2) How are men and women presented in the media?
Men are presented inaccurately in several ways. The first is that they are portrayed as bumbling fools, inferior to women and unable to cope with life without women’s help and guidance. They are also portrayed as evil abusers of women and other men. And lastly they are portrayed as sacrificial heroes and invincible tough guys, which are pretty close to the same thing. These are men who disregard their own safety and well-being, or who are so tough they don’t have to risk, in order to fulfill women’s romantic fantasies of what they want men to be. Seldom are men portrayed realistically or fairly.
Women are similarly misrepresented. One way they are presented is as much more powerful than they actually are. Think Laura Croft, Batgirl, etc.
The less overt version of this is television shows and commercials where they are cast as superwomen who perfectly balance professional and family life, while making sure their bumbling husbands stay out of trouble.
They are also presented as the damsel in distress; unrealistically innocent, helpless maidens who need a man to risk his own sacrifice to help them.
Woven throughout most of the representations of women are the issues your group is concerned with. Women having perfect bodies is symbolic of their sexual power. Women naturally gravitate toward this message because being physically perfect gives them more real life power over men and with other women. Pursuing the “perfect” body is an easy way to suck women in because innately that is what most women aspire to have. Media does not create this drive in women, it just exploits it.
3) Does sexism in the media destroy society globally?
No, sexism in society destroys society globally. Media makes its money not by creating human consciousness, but by understanding it and SELLING to it. Media is not “a thing.” In the end it is people, just like everything else that people create.
The misrepresentations of men and women I mentioned above are good examples of that. Women are the primary consumers in world culture, especially in western nations. So women are the chief targets of messages that come from media. Women want to see men played as fools and idiots (men certainly don’t want that), so that is how the media portrays them.
Women, particularly ones that are hostile to men, want to see them played as evil and abusive, so that is what they get as well. Women also want to see themselves, when not super powerful and capable, as damsels that are sexually desirable enough to have men risk and sacrifice to save them, so that is what the media gives them.

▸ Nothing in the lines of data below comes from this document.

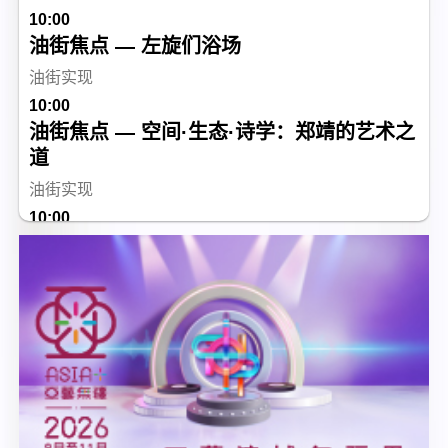
10:00
油街焦点 — 左旋们浴场
油街实现
10:00
油街焦点 — 空间·生态·诗学：郑靖的艺术之
道
油街实现
10:00
Sunmoji
油街实现
10:00
vA! 驻留 — 穿凿：如果伯活楼......
香港视觉艺术中心
10:00
循声觅道展览系列─香港非物质文化遗产
香港非物质文化遗产中心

Damsels and heroes. Superwomen and idiot men; all to satisfy female consumers and the men who want to please them.
Very sad, actually. People, I mean. Not the media.
To create a better media that gives both men and women healthier messages, we don’t need to look at advertising, television or movies. We need to look in the mirror. Media is by and large an apparatus to sell people their own fantasies. When those fantasies change, so will the media.
I hope this helps and best of wishes with your project.